Voilà pour notre environnement proche.

Au plan national et international:

Peser de tout leur poids pour que le budget militaire soit utilisé pour préparer la paix. Ne prendre aucun repos tant que les Palestiniens n’auront pas la liberté et leur Etat dans des frontières viables, tant que la Grèce ne sera pas débarrassée du joug des flibustiers de la finance.

Pour la suite, nous verrons plus tard.

Bien sûr, convaincre les Vaudois de n’élire que des représentants déterminés à appliquer ce programme t’imposerait un peu de travail. Mais je ne demande pas la lune: que du raisonnable! Et je ne vois que toi pour projeter d’un coup le canton vers un si bel avenir. Pour quelqu’un qui est capable de distribuer en une seule nuit des cadeaux à tous les bambins de la planète, ce serait un jeu d’enfant, non?

Comptant sur toi, j’attends, impatient et confiant, le verdict des urnes.

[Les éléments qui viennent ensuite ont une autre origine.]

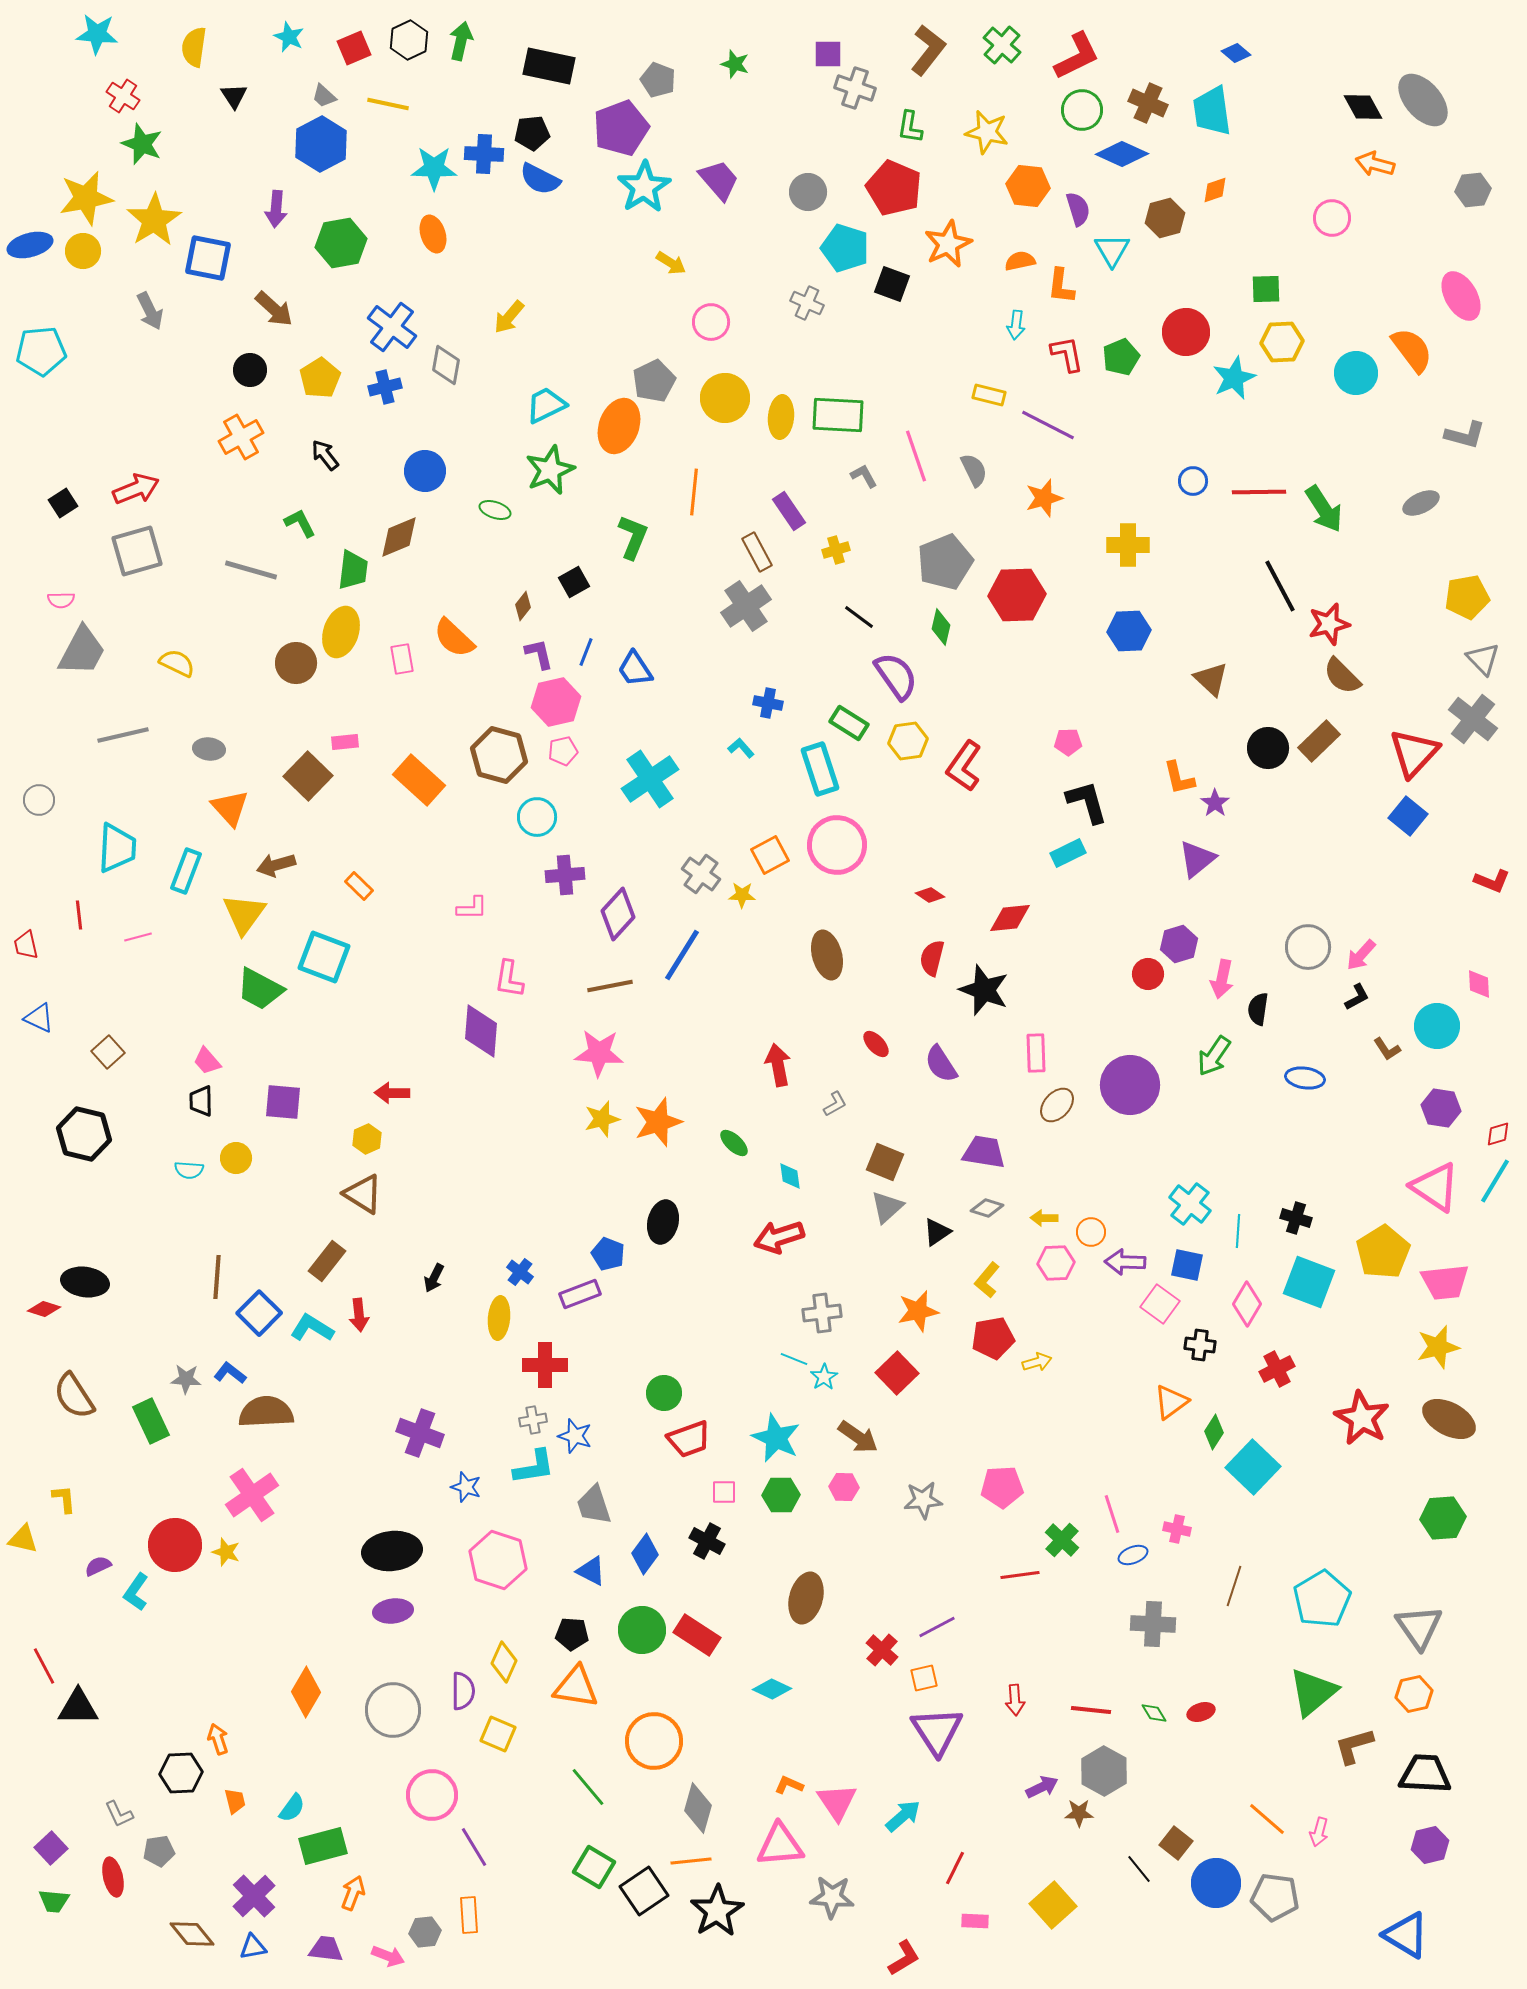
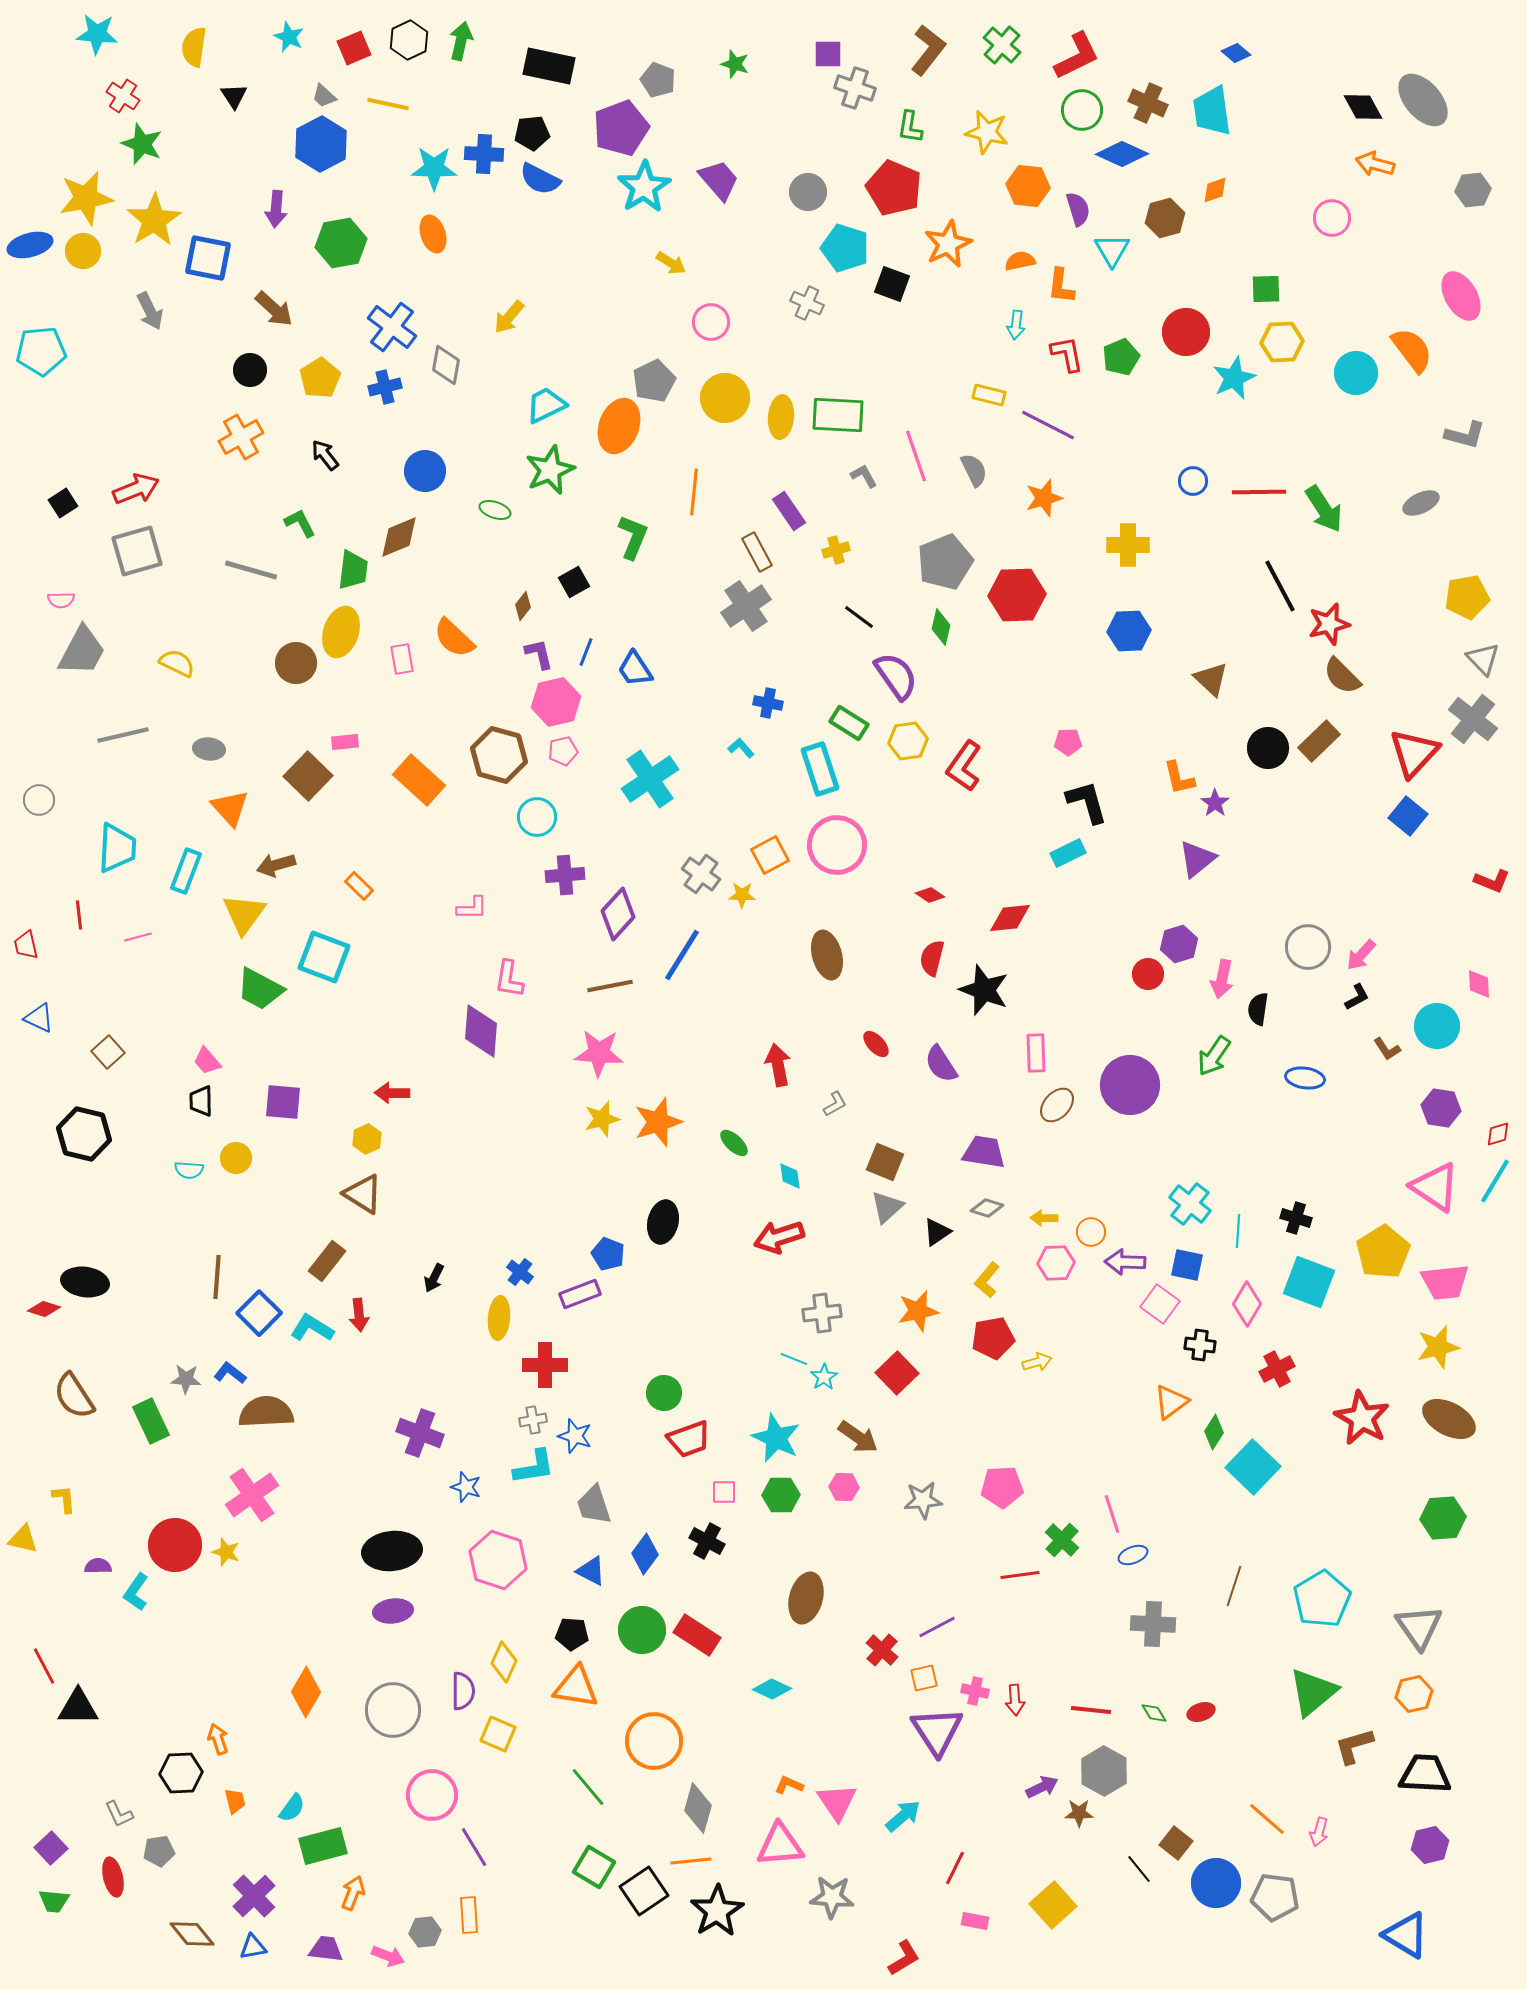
pink cross at (1177, 1529): moved 202 px left, 162 px down
purple semicircle at (98, 1566): rotated 24 degrees clockwise
pink rectangle at (975, 1921): rotated 8 degrees clockwise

D’avance, cher Père Noël, merci!

Michel Bühler

PS: Si cette lettre reste sans effet, je devrai me résoudre définitivement à admettre ton inexistence, et j’en serai très triste. Mais il n’est certes pas nécessaire de croire en toi pour vouloir le meilleur. Cela ne m’empêchera donc pas de continuer à me battre. Sans ton aide, ce sera plus difficile et plus long, oui, mais je ne doute pas de l’issue du combat: si je suis seul à t’écrire aujourd’hui, je ne suis pas seul à espérer.